Activity
If a line below contains the string "schon", copy it out.

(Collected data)
Start of Block
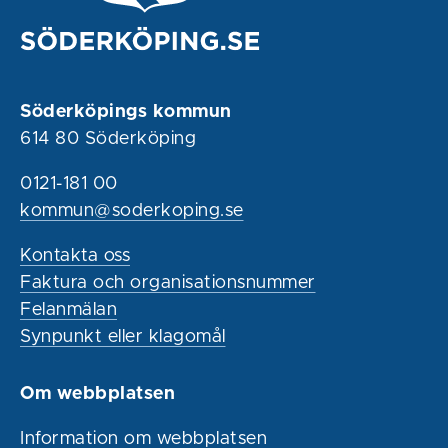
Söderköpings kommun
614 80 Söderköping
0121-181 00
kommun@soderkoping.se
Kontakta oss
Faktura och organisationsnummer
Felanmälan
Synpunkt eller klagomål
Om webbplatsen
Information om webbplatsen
End of Block
Start of Block
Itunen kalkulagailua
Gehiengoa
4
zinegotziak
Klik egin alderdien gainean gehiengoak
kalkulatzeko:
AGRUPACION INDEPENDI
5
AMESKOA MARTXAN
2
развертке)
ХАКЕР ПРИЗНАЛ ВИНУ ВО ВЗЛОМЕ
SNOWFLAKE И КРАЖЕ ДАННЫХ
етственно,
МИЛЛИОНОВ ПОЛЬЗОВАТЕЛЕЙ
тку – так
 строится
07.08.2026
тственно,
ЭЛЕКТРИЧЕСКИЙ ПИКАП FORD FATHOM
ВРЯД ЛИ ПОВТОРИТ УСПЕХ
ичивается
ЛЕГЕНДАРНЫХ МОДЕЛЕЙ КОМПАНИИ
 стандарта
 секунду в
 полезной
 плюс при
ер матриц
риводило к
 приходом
End of Block
Start of Block
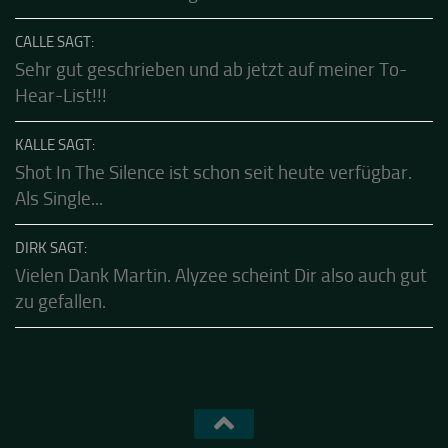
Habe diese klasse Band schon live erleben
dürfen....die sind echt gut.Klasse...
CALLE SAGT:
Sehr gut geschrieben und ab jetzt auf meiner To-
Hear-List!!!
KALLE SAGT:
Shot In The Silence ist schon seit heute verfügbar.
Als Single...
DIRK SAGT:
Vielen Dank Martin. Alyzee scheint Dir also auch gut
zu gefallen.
End of Block
Output for this task
Habe diese klasse Band schon live erleben
Shot In The Silence ist schon seit heute verfügbar.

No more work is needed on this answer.